Using the listing below, return each line exactly as it reads.

Information shown:
########################################
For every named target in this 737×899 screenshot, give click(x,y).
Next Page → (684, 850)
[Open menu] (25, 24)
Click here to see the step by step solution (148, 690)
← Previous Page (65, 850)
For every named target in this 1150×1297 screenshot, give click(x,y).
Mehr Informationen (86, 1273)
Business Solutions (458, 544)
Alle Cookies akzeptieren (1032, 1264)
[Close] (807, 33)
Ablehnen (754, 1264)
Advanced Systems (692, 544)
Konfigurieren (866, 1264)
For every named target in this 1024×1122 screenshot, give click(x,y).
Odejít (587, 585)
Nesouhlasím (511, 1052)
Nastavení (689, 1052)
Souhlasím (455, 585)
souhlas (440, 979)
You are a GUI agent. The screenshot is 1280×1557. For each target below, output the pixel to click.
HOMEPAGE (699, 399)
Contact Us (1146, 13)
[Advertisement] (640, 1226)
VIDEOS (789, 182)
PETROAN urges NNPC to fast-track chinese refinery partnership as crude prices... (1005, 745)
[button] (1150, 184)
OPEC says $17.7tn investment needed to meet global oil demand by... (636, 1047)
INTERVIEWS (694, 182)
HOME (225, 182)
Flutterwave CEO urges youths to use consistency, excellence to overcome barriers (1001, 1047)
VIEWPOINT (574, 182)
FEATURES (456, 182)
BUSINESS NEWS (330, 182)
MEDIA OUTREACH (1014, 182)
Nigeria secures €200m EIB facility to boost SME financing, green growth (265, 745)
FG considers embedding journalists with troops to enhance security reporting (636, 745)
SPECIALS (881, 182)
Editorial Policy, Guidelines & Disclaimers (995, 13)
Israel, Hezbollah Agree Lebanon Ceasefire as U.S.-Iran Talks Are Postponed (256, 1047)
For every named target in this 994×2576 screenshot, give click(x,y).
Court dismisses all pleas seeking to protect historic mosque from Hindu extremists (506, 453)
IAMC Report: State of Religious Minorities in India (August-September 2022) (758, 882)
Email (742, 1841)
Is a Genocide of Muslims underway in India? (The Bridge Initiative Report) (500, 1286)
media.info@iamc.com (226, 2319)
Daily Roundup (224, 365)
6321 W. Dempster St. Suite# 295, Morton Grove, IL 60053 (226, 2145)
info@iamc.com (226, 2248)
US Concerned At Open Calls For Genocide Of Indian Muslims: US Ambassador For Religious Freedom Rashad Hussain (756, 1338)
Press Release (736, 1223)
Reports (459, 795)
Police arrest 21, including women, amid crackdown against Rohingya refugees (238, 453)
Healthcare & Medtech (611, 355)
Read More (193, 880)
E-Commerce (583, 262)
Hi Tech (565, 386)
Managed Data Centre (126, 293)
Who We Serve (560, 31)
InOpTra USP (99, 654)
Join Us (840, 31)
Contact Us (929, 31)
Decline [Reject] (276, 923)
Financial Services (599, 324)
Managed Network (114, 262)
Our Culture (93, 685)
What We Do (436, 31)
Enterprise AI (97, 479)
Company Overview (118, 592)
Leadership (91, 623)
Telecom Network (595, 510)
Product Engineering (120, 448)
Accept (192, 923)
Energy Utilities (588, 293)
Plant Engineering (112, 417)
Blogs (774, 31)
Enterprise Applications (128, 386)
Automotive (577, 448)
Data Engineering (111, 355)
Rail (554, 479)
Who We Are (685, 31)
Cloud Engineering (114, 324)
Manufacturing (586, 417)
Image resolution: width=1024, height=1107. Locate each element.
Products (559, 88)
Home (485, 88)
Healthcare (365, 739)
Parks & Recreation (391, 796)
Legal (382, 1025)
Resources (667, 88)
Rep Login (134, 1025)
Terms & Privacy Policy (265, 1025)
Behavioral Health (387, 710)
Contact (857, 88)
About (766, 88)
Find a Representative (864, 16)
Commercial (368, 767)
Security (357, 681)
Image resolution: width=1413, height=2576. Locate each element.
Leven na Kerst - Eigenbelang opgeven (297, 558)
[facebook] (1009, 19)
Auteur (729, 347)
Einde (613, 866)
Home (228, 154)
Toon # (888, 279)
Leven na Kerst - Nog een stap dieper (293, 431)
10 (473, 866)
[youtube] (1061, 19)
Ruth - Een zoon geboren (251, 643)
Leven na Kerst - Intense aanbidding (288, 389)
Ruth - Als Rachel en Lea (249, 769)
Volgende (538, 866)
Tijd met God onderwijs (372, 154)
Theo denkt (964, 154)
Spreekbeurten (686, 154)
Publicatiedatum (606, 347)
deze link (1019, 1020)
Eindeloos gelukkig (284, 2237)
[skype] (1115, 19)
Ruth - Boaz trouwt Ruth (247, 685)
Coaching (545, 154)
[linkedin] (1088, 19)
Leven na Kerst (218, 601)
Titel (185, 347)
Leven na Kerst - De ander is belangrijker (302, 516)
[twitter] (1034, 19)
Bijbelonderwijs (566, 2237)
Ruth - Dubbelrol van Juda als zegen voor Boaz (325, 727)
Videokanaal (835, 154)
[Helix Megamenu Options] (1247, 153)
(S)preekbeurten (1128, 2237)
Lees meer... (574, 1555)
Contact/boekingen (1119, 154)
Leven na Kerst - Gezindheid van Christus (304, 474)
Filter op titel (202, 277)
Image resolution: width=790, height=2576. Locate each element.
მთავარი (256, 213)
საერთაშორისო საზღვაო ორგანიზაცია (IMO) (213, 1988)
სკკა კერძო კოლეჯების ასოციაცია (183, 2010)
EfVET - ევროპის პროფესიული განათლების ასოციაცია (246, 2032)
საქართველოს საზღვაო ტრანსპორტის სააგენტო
########################################
Solution to the problem:
For every named target in this 737×899 screenshot, give click(x,y).
Next Page → (684, 850)
[Open menu] (25, 24)
Click here to see the step by step solution (148, 690)
← Previous Page (65, 850)
For every named target in this 1150×1297 screenshot, give click(x,y).
Mehr Informationen (86, 1273)
Business Solutions (458, 544)
Alle Cookies akzeptieren (1032, 1264)
[Close] (807, 33)
Ablehnen (754, 1264)
Advanced Systems (692, 544)
Konfigurieren (866, 1264)
For every named target in this 1024×1122 screenshot, give click(x,y).
Odejít (587, 585)
Nesouhlasím (511, 1052)
Nastavení (689, 1052)
Souhlasím (455, 585)
souhlas (440, 979)
You are a GUI agent. The screenshot is 1280×1557. For each target below, output the pixel to click.
HOMEPAGE (699, 399)
Contact Us (1146, 13)
[Advertisement] (640, 1226)
VIDEOS (789, 182)
PETROAN urges NNPC to fast-track chinese refinery partnership as crude prices... (1005, 745)
[button] (1150, 184)
OPEC says $17.7tn investment needed to meet global oil demand by... (636, 1047)
INTERVIEWS (694, 182)
HOME (225, 182)
Flutterwave CEO urges youths to use consistency, excellence to overcome barriers (1001, 1047)
VIEWPOINT (574, 182)
FEATURES (456, 182)
BUSINESS NEWS (330, 182)
MEDIA OUTREACH (1014, 182)
Nigeria secures €200m EIB facility to boost SME financing, green growth (265, 745)
FG considers embedding journalists with troops to enhance security reporting (636, 745)
SPECIALS (881, 182)
Editorial Policy, Guidelines & Disclaimers (995, 13)
Israel, Hezbollah Agree Lebanon Ceasefire as U.S.-Iran Talks Are Postponed (256, 1047)
For every named target in this 994×2576 screenshot, give click(x,y).
Court dismisses all pleas seeking to protect historic mosque from Hindu extremists (506, 453)
IAMC Report: State of Religious Minorities in India (August-September 2022) (758, 882)
Email (742, 1841)
Is a Genocide of Muslims underway in India? (The Bridge Initiative Report) (500, 1286)
media.info@iamc.com (226, 2319)
Daily Roundup (224, 365)
6321 W. Dempster St. Suite# 295, Morton Grove, IL 60053 (226, 2145)
info@iamc.com (226, 2248)
US Concerned At Open Calls For Genocide Of Indian Muslims: US Ambassador For Religious Freedom Rashad Hussain (756, 1338)
Press Release (736, 1223)
Reports (459, 795)
Police arrest 21, including women, amid crackdown against Rohingya refugees (238, 453)
Healthcare & Medtech (611, 355)
Read More (193, 880)
E-Commerce (583, 262)
Hi Tech (565, 386)
Managed Data Centre (126, 293)
Who We Serve (560, 31)
InOpTra USP (99, 654)
Join Us (840, 31)
Contact Us (929, 31)
Decline [Reject] (276, 923)
Financial Services (599, 324)
Managed Network (114, 262)
Our Culture (93, 685)
What We Do (436, 31)
Enterprise AI (97, 479)
Company Overview (118, 592)
Leadership (91, 623)
Telecom Network (595, 510)
Product Engineering (120, 448)
Accept (192, 923)
Energy Utilities (588, 293)
Plant Engineering (112, 417)
Blogs (774, 31)
Enterprise Applications (128, 386)
Automotive (577, 448)
Data Engineering (111, 355)
Rail (554, 479)
Who We Are (685, 31)
Cloud Engineering (114, 324)
Manufacturing (586, 417)
Image resolution: width=1024, height=1107. Locate each element.
Products (559, 88)
Home (485, 88)
Healthcare (365, 739)
Parks & Recreation (391, 796)
Legal (382, 1025)
Resources (667, 88)
Rep Login (134, 1025)
Terms & Privacy Policy (265, 1025)
Behavioral Health (387, 710)
Contact (857, 88)
About (766, 88)
Find a Representative (864, 16)
Commercial (368, 767)
Security (357, 681)
Image resolution: width=1413, height=2576. Locate each element.
Leven na Kerst - Eigenbelang opgeven (297, 558)
[facebook] (1009, 19)
Auteur (729, 347)
Einde (613, 866)
Home (228, 154)
Toon # (888, 279)
Leven na Kerst - Nog een stap dieper (293, 431)
10 (473, 866)
[youtube] (1061, 19)
Ruth - Een zoon geboren (251, 643)
Leven na Kerst - Intense aanbidding (288, 389)
Ruth - Als Rachel en Lea (249, 769)
Volgende (538, 866)
Tijd met God onderwijs (372, 154)
Theo denkt (964, 154)
Spreekbeurten (686, 154)
Publicatiedatum (606, 347)
deze link (1019, 1020)
Eindeloos gelukkig (284, 2237)
[skype] (1115, 19)
Ruth - Boaz trouwt Ruth (247, 685)
Coaching (545, 154)
[linkedin] (1088, 19)
Leven na Kerst (218, 601)
Titel (185, 347)
Leven na Kerst - De ander is belangrijker (302, 516)
[twitter] (1034, 19)
Bijbelonderwijs (566, 2237)
Ruth - Dubbelrol van Juda als zegen voor Boaz (325, 727)
Videokanaal (835, 154)
[Helix Megamenu Options] (1247, 153)
(S)preekbeurten (1128, 2237)
Lees meer... (574, 1555)
Contact/boekingen (1119, 154)
Leven na Kerst - Gezindheid van Christus (304, 474)
Filter op titel (202, 277)
Image resolution: width=790, height=2576. Locate each element.
მთავარი (256, 213)
საერთაშორისო საზღვაო ორგანიზაცია (IMO) (213, 1988)
სკკა კერძო კოლეჯების ასოციაცია (183, 2010)
EfVET - ევროპის პროფესიული განათლების ასოციაცია (246, 2032)
საქართველოს საზღვაო ტრანსპორტის სააგენტო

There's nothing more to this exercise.